The question I want to address today came to me from a person who has access to a gym and already has a strong cardio element to her workout, but she wants to add a resistance training element. She asked what kind of routine she should do, and if she should use the machines at the gym or free weights.At FitDaily I typically focus on those who want to workout from home, so I suggest stretch bands or adjustable dumbbells. So this is a very valid question for a person who has access to aa full line of equipment at the local gym. With so many options comes indecision.
The answer is all about the training regimen. It boils down to compound exercises versus isolated strength exercises. Most machines in the gym, with the exception of a cable cross machine and perhaps a few others, are designed to isolate a specific muscle or muscle group. Many free weight exercises are also designed to isolate muscles and muscle groups, but they also add an element of balance and stabilization to the exercise, which engages other muscles.
The simple answer is that unless you plan to be a bodybuilder who wants to focus on the growth of very specific muscles, you want to engage as many muscles as possible throughout your workout. This includes your core to stabilize your body, and all the tiny balancing muscles you need to stabilize free weights.
Here's an example. You could do a leg circuit where you do leg extensions, hip adduction, and hip abduction. Each one of these isolates certain parts of the upper leg/hip muscles. Or instead of that you could work on weighted or unweighted squats, lunges, step-ups, or another similar more functional exercise. By more functional I mean something that is more similar to motions you will use in your life somehow.
By doing shoulder-width squats, for example, you are working the same muscles isolated by the three exercises mentioned above. If one of the muscle groups is weaker, it will naturally strengthen as you progress. Not only are squats more functionally useful than the other exercises, but they are more efficient because they work more muscle groups simultaneously.
As you progress and feel inclined to spend more time on your resistance training, then you can spend the time to isolate the smaller muscle groups you feel need special attention.
So if possible I recommend using dumbbells (or kettlebells) first. It is important when choosing any sort of free weights that you execute exercises with proper posture and form.
After dumbbells I would recommend cable machines, and barbells after that. Stretch bands are a good low-cost substitute for cable machines, but they pull at an uneven rate, so they can also be used to mix up a routine that uses mostly free weights.

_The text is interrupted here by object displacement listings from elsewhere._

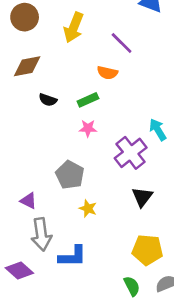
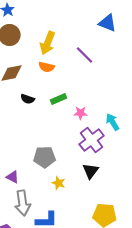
orange semicircle: (107, 73) -> (47, 67), moved
pink star: (88, 128) -> (81, 113), moved
gray pentagon: (70, 175) -> (45, 157), turned -30
black triangle: (142, 197) -> (91, 171), moved

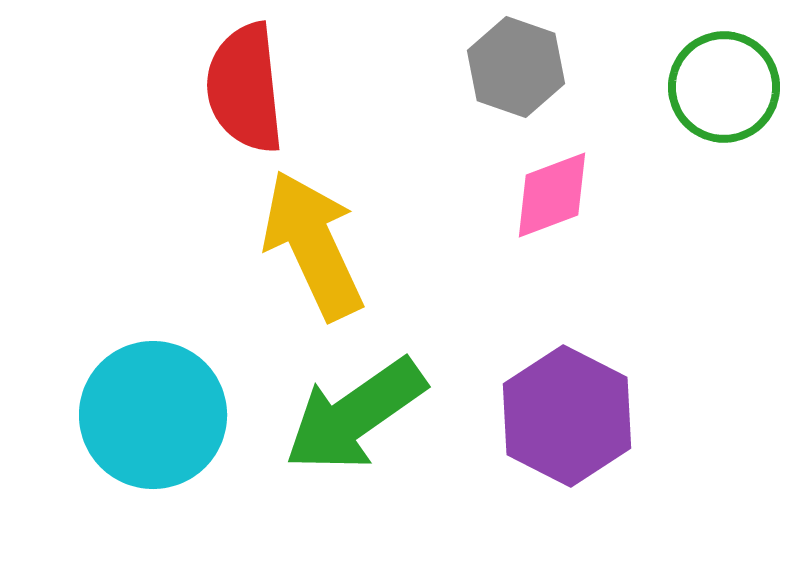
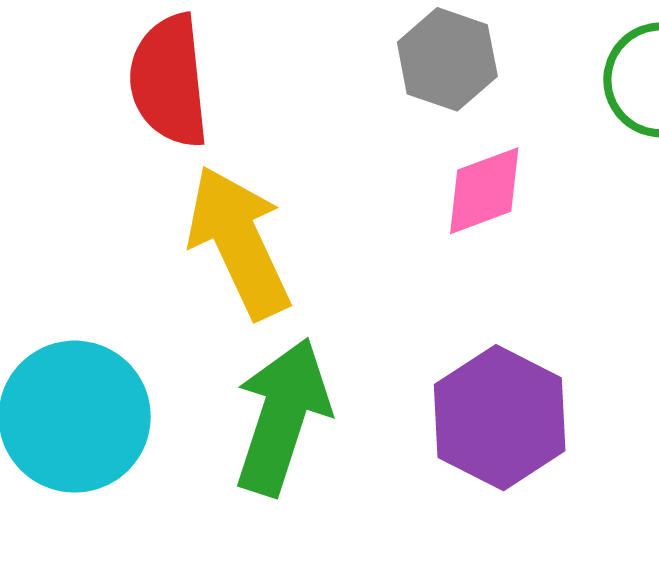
green arrow: (355, 415) -> (282, 417), turned 143

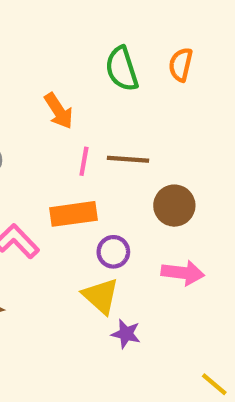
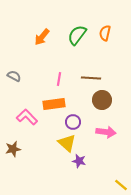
green semicircle: (122, 69) -> (77, 35), turned 55
orange arrow: (59, 111) -> (42, 37), moved, turned 72
brown line: (128, 159) -> (91, 78), moved

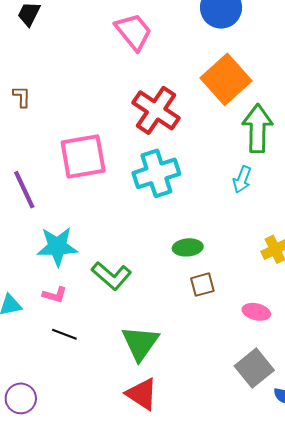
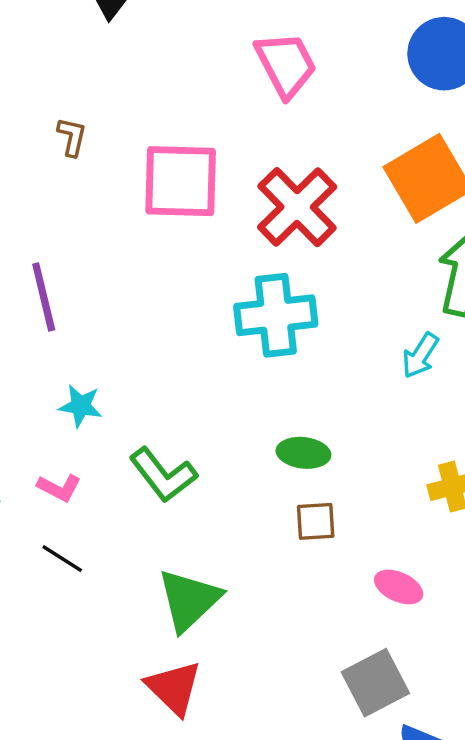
pink square: (83, 157) -> (181, 181), moved
cyan star: (57, 247) -> (81, 406), size x0.6

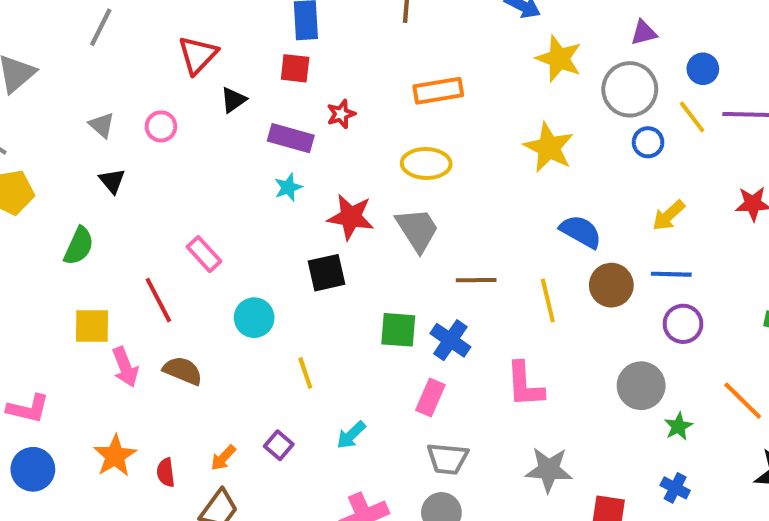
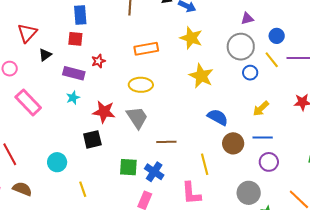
yellow star: (559, 59) -> (191, 38), moved
pink rectangle: (204, 254) -> (28, 102), moved, size x1.5
yellow line: (548, 301) -> (205, 164), moved

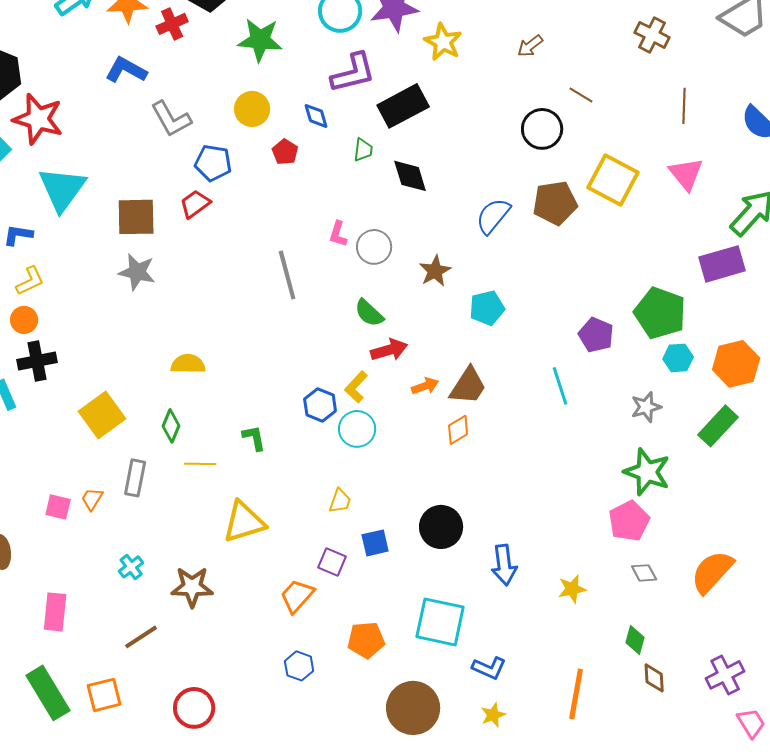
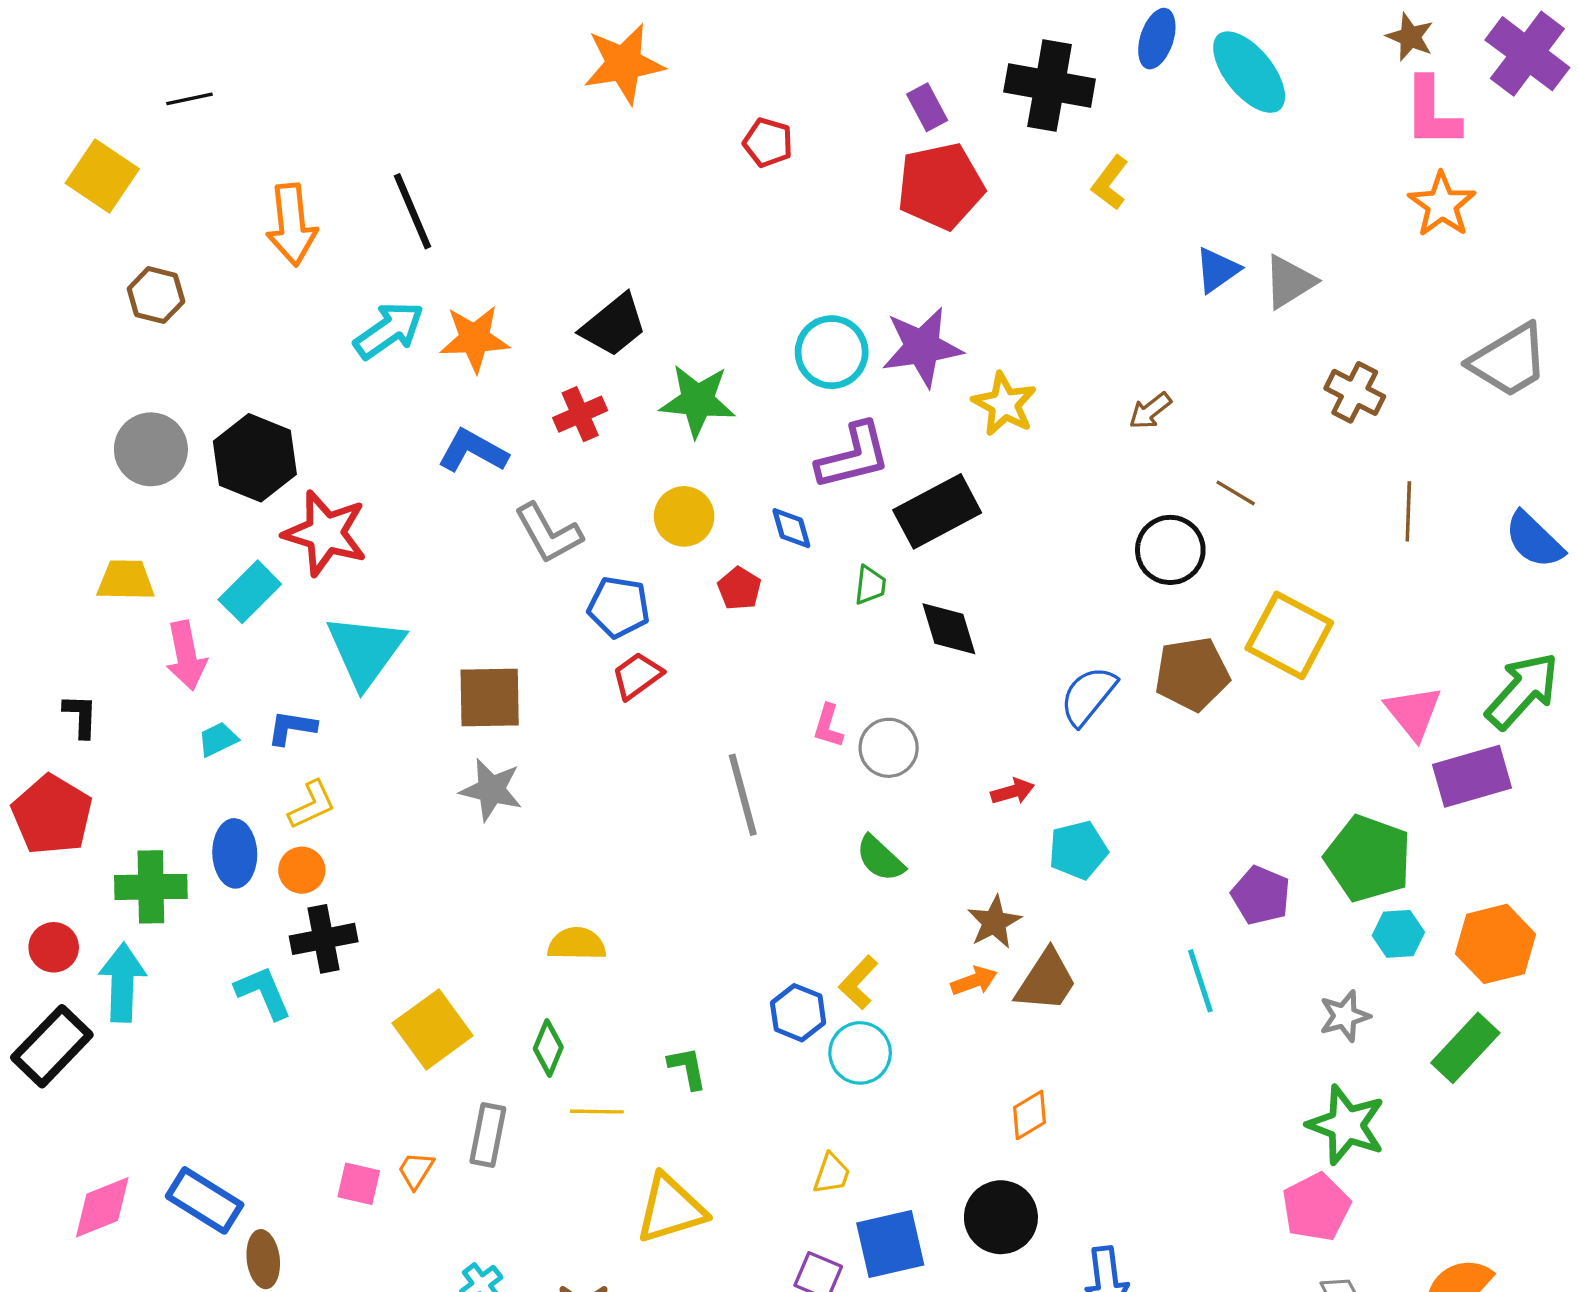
red cross: (172, 24) -> (580, 414), moved
pink triangle: (686, 174) -> (1413, 713), moved
red trapezoid: (195, 204) -> (637, 676), moved
brown star: (435, 271) -> (994, 922), moved
red arrow: (389, 350) -> (1013, 791), moved, size x0.7
orange diamond: (458, 430) -> (1029, 1115), moved
blue square: (375, 543) -> (890, 1244), size x1.5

The last thing I would recommend is using the machines. With that said, the machines are much better than doing no resistance training at all. For those with certain injuries these machines may be the only safe alternative.
The biggest benefit to using the machines is that they are typically designed to make the exercise simpler, and thus may reduce the risk of injury. They also provide some motivation because they give a clear-cut exercise to do, and at a gym they are sometimes even ordered for a circuit pattern. A dumbbell doesn't typically have exercise instructions written on it.
That's part of the reason for having resources such as FitDaily. If you print out your daily workout, you won't have to stare at the row of dumbbells and waste time trying to decide what to do next.